**Assigned task**: Search the listing for the string "Brumado". Copy every line that has it.

◇ ◇ ◇ ◇ ◇ ◇ ◇

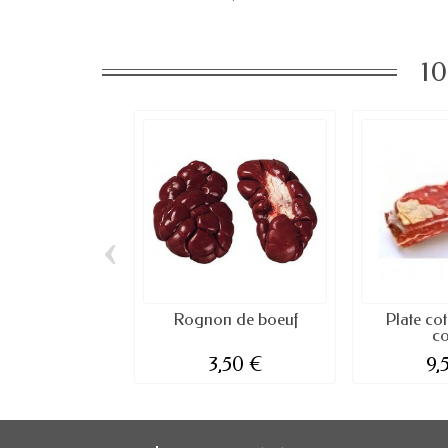
10
‹
Rognon de boeuf
Plate co
c
3,50 €
9,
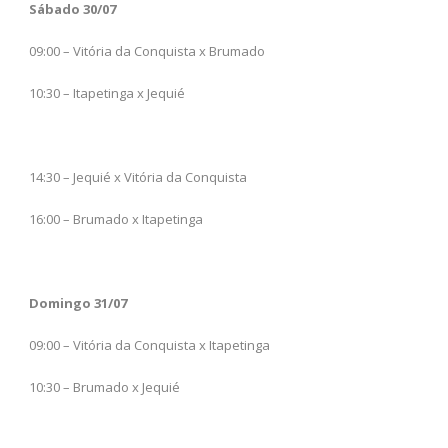
Sábado 30/07
09:00 – Vitória da Conquista x Brumado
10:30 – Itapetinga x Jequié
14:30 – Jequié x Vitória da Conquista
16:00 – Brumado x Itapetinga
Domingo 31/07
09:00 – Vitória da Conquista x Itapetinga
10:30 – Brumado x Jequié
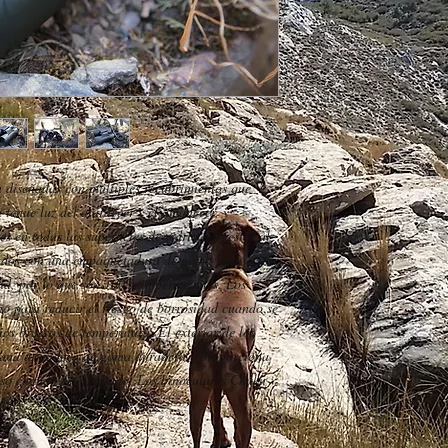
Aumentar diámetro
Campo de visión (1
Ángulo de campo: 5
Salida de la pupila
Sistema de enfoque:
Material de vidrio 
Vidrio con múltiples
transmisión de luz.
múltiples recubrimie
n diseñadas con múltiples recubrimientos que
Sellado con junta tó
 tenue luz del atardecer y el amanecer, y
llenado de gas nitr
es en todas las superficies de vidrio expuestas al
100% resistente al 
lados con una empaquetadura de goma para evitar
Armadura exterior d
dad, por lo que son 100% impermeables. Los
Disponible en negro
eno para reducir el riesgo de borrosidad cuando se
Amplio campo de vi
s bruscos de temperatura. El exterior de los
Blinders pivote cón
n una armadura de goma duradera y proporciona
luso cuando está mojado. Los binoculares Chaku
able.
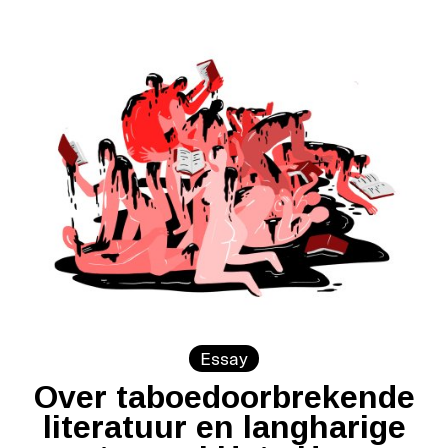
Essay
Over taboedoorbrekende
literatuur en langharige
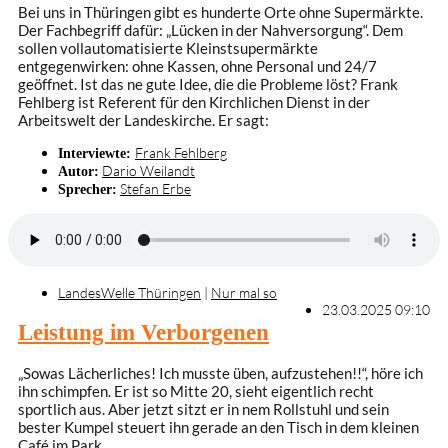
Bei uns in Thüringen gibt es hunderte Orte ohne Supermärkte.
Der Fachbegriff dafür: „Lücken in der Nahversorgung“. Dem
sollen vollautomatisierte Kleinstsupermärkte
entgegenwirken: ohne Kassen, ohne Personal und 24/7
geöffnet. Ist das ne gute Idee, die die Probleme löst? Frank
Fehlberg ist Referent für den Kirchlichen Dienst in der
Arbeitswelt der Landeskirche. Er sagt:
Frank Fehlberg
Interviewte:
Dario Weilandt
Autor:
Stefan Erbe
Sprecher:
LandesWelle Thüringen
|
Nur mal so
23.03.2025 09:10
Leistung im Verborgenen
„Sowas Lächerliches! Ich musste üben, aufzustehen!!“, höre ich
ihn schimpfen. Er ist so Mitte 20, sieht eigentlich recht
sportlich aus. Aber jetzt sitzt er in nem Rollstuhl und sein
bester Kumpel steuert ihn gerade an den Tisch in dem kleinen
Café im Park.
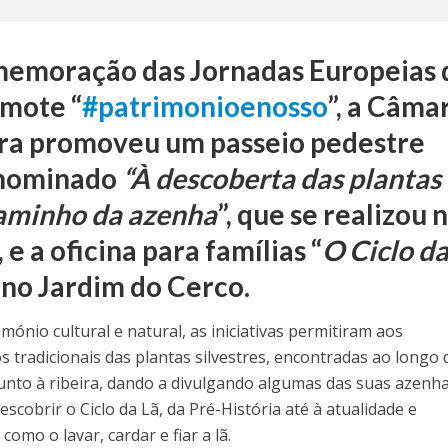
memoração das Jornadas Europeias 
 mote “
#patrimonioenosso
”, a Câma
ra promoveu um passeio pedestre
enominado
“À descoberta das plantas
caminho da azenha
”, que se realizou 
 e a oficina para famílias “
O Ciclo d
 no Jardim do Cerco.
mónio cultural e natural, as iniciativas permitiram aos
s tradicionais das plantas silvestres, encontradas ao longo 
 junto à ribeira, dando a divulgando algumas das suas azenha
cobrir o Ciclo da Lã, da Pré-História até à atualidade e
 como o lavar, cardar e fiar a lã.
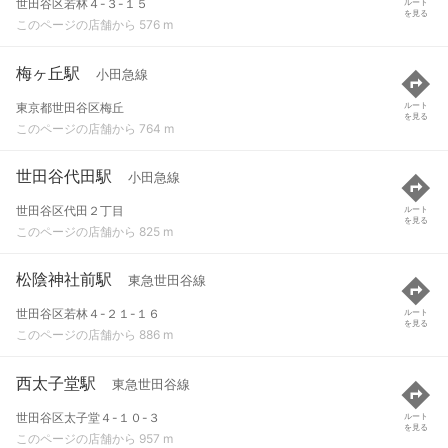
世田谷区若林４-３-１５
ルート
を見る
このページの店舗から 576 m
梅ヶ丘駅
小田急線
東京都世田谷区梅丘
ルート
を見る
このページの店舗から 764 m
世田谷代田駅
小田急線
世田谷区代田２丁目
ルート
を見る
このページの店舗から 825 m
松陰神社前駅
東急世田谷線
世田谷区若林４-２１-１６
ルート
を見る
このページの店舗から 886 m
西太子堂駅
東急世田谷線
世田谷区太子堂４-１０-３
ルート
を見る
このページの店舗から 957 m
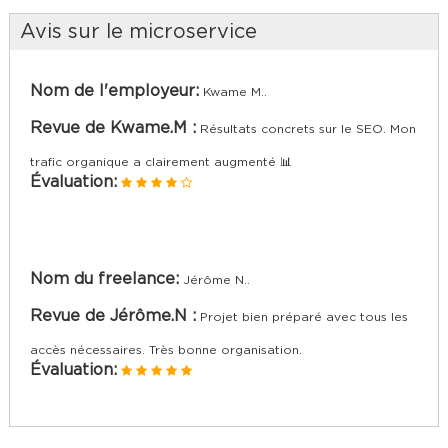
Avis sur le microservice
Nom de l'employeur:
Kwame M..
Revue de Kwame.M :
Résultats concrets sur le SEO. Mon
trafic organique a clairement augmenté 📊
Évaluation:
Nom du freelance:
Jérôme N..
Revue de Jérôme.N :
Projet bien préparé avec tous les
accès nécessaires. Très bonne organisation.
Évaluation:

◇ ◇ ◇ ◇ ◇ ◇ ◇

**Solved exercise**:
09:00 – Vitória da Conquista x Brumado
16:00 – Brumado x Itapetinga
10:30 – Brumado x Jequié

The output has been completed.